Dass es wissenschaftlich ein Happy End gibt, ist ja kein Spoiler oder Geheimnis.


Fazit
Auch wenn es sich um einen Roman handelt, so erhält man eine große Vielfalt an interessanten, gut lesbaren Informationen über Polio, seine Geschichte, die Entwicklung des Impfstoffes und die beteiligten Wissenschaftler*innen.
Bestürzend ist dabei die Schilderung der Leiden der Erkrankten. Kein Wunder, dass Dorothy so motiviert vorging.

Ich habe dieses spannende und fesselnde Stück Medizingeschichte schier verschlungen. Die dargestellten Protagonisten kann man sich gut vorstellen, da sie sehr einfühlsam geschildert werden. Auch wenn viele Personen erscheinen, verliert man nicht den Überblick. Charaktere, die nur der Fiktion entstammen, wie auch die historischen Personen sind alle im Anhang noch einmal gesondert aufgeführt.

Eindrucksvoll und sehr authentisch fand ich die Darstellung von Dorothys Haltung und Emotionen. Ihre Beharrlichkeit, die Ausdauer ihre eigenen Wünsche ihrem Ziel unterzuordnen ist bewundernswert und inspirierend
Es ist schon etwas frustrierend zu verfolgen, wie lange es dauerte, bis sie Stufe um Stufe die Leiter in einer männerdominierten Wissenschaft emporkletterte. Und das für eine Wissenschaftlerin ihrer Fähigkeiten. Wie viel schneller wäre die Entwicklung des Impfstoffes von statten gegangen, wenn Konkurrenzdenken und Sexismus nicht so vorherrschend gewesen wären…

Durch Dr. Dorothy Horstmann als Hauptcharakter werden gleich mehrere wichtige persönliche Themen in den Roman eingebracht: ihre spezielle Problematik als Tochter von Immigranten, ihre Auseinandersetzung mit der Frauenrolle in dieser Zeit, die schwierige politische und gesellschaftliche Situation in diesem Zeitraum, Gender–Ungerechtigkeiten, die Wissenschaft als männerdominierter Bereich.

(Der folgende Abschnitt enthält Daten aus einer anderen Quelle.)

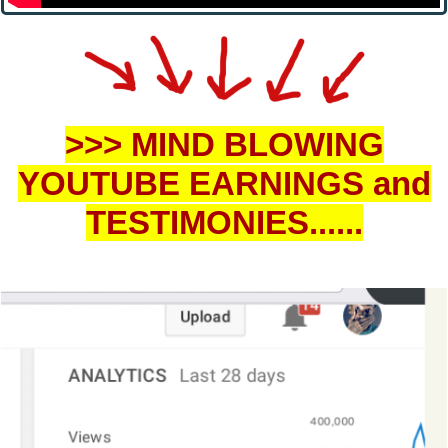
>>> MIN
D BLOWING
YOUTUBE EARNINGS and
TESTIMONIES......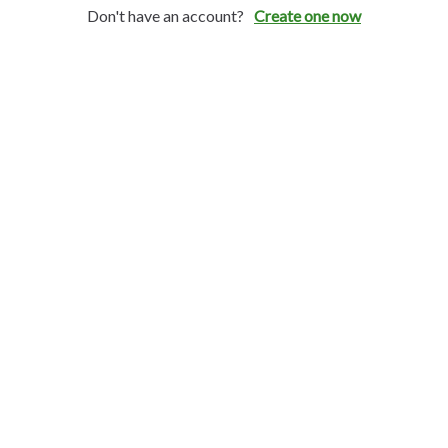
Don't have an account?
Create one now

Sehr hervorzuheben ist, dass zwar Dorothy Horstmann im Fokus des Romans steht, aber immer wieder anderen Frauen, die wichtige Rollen in der Impfstoffentwicklung spielten, Beachtung geschenkt wurde. Wie schnell werden sie vergessen: die Mütter der erkrankten Kinder, Krankenschwestern, Wissenschaftlerinnen, Ärztinnen, Assistentinnen, Statistikerinnen, auch die Ehefrauen von Wissenschaftlern.
Sehr ansprechend fand ich auch das Cover, das mich einerseits an ein Puzzle, andererseits an die vielen Facetten der dargestellten Frau erinnert.